S. : Faut-il alors faire appel à la solidarité internationale ?
J.O. : Certes on peut faire appel à la solidarité internationale, mais elle ne pourra jouer positivement que si au niveau de ces pays l'on sait véritablement ce que l'on veut. Si la solidarité internationale consiste à “nous aider à ne pas nous passer de l'aide", alors il vaut mieux s'en défaire avant qu'il ne soit trop tard. Dans le cas contraire nous ne serons que des étemels soumis. Ce à quoi le CNR se démarque de façon ferme. Bien sûr nous pouvons fermer totalement les yeux sur les problèmes des mendiants et leur donner à manger tous les jours grâce à cette solidarité internationale; mais sur quoi cela déboucherait sinon que nous aurons créé de perpétuels dépendants
S. : D'aucuns préconisent la générosité individuelle c'est à dire l'aumône
J.O. : L'élan de générosité fait partie des qualités morales de l'homme. Et ce élan de générosité, il convient de l'encourager, ne serait-ce que pour établir un équilibre social, mais tout en l'encourageant, nous devons tendre à supprimer l'esprit de parasite que cela pourrait développer au niveau des mendiants. Il y a des gens, qui, faute de mieux, ne vivent que de l'aumône publique. Vouloir donc supprimer ou empêcher cette générosité individuelle ou collective de se manifester c'est couper l'herbe sous les pieds de ces personnes-là. Après tout l'esprit de générosité favorise les rapports sociaux surtout quand il se manifeste de façon discrète et courtoise.
LA PAROLE AUX MENDIANTS
En vérité, nul ne peut expliquer la situation des mendiants mieux que les mendiants eux-mêmes. C'est pour cette raison que nous avons causé avec certains d'entre eux afin de savoir pourquoi ils s'adonnent à la mendicité.
T.M. (élève coranique) : Notre maître a beaucoup d'élèves à tel point qu'il n'arrive pas à nous nourrir tous. C'est la raison pour laquelle, chaque four, je sors avec ma boite à la recherche des reliefs de repas.
B.K. (garibou) : Je mendie parce que les presciptions de l'école coranique m'y obligent. Sinon j'ai une famille riche.
Z.E. (aveugle) : Mon état physique ne me permet pas de travailler. Ma famille me rejette parce que je suis improductif. Résultat, je me fais tous les jours conduire par un petit enfant aux abords des marchés, espérant quelques francs des personnes de bonne volonté.
R.J. (handicapé physique) : Ma condition physique ne me permet plus de gagner ma vie à la sueur de mon front. Que me reste-t-il à faire sinon mendier. Mais c'est tellement humiliant que si mon accident ne m'avait pas handicapé des jambes, je n'aurais jamais pensé à ça.
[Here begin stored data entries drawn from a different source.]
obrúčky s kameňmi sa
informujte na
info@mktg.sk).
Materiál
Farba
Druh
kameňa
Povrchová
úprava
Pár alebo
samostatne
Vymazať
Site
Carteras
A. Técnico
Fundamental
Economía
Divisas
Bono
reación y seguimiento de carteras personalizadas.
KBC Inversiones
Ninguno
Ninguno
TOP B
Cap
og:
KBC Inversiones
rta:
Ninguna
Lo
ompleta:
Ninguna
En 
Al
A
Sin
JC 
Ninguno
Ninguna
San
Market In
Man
Alors que les gens nous comprennent car n'importe qui est un mendiant en puissance.
P.K. (lépreux) : Se prosterner à tout passant n'est pas chose aisée. Mais hélas je n'ai pas le choix sinon je vais mourir de faim.
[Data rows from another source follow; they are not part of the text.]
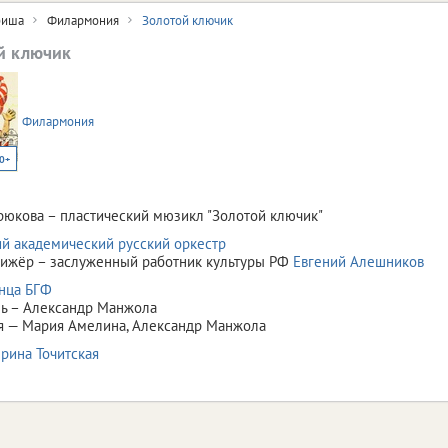
иша
Филармония
Золотой ключик
й ключик
Филармония
0+
рюкова – пластический мюзикл "Золотой ключик"
й академический русский оркестр
рижёр – заслуженный работник культуры РФ
Евгений Алешников
нца БГФ
ль – Александр Манжола
я — Мария Амелина, Александр Манжола
рина Точитская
C.J. (vieille femme) : Que faire !
La rareté des pluies a contraint mes enfants à gagner la ville. Je n'ai plus personne pour m'aider, alors je suis obligé de tendre la main aux passants.
M.S. (un garçon) : J'ai 20 ans et je ne travaille pas. Alors je ne pense que m'adonner pour le moment à la mendicité. Ce n'est pas facile parce que les gens ne sont pas toujours compréhensifs.
H.A. : Si la société n'était pas faite d'injustice, je ne serai pas là, aujourd'hui à mendier. Je pense qu'avec la révolution ça ira mieux.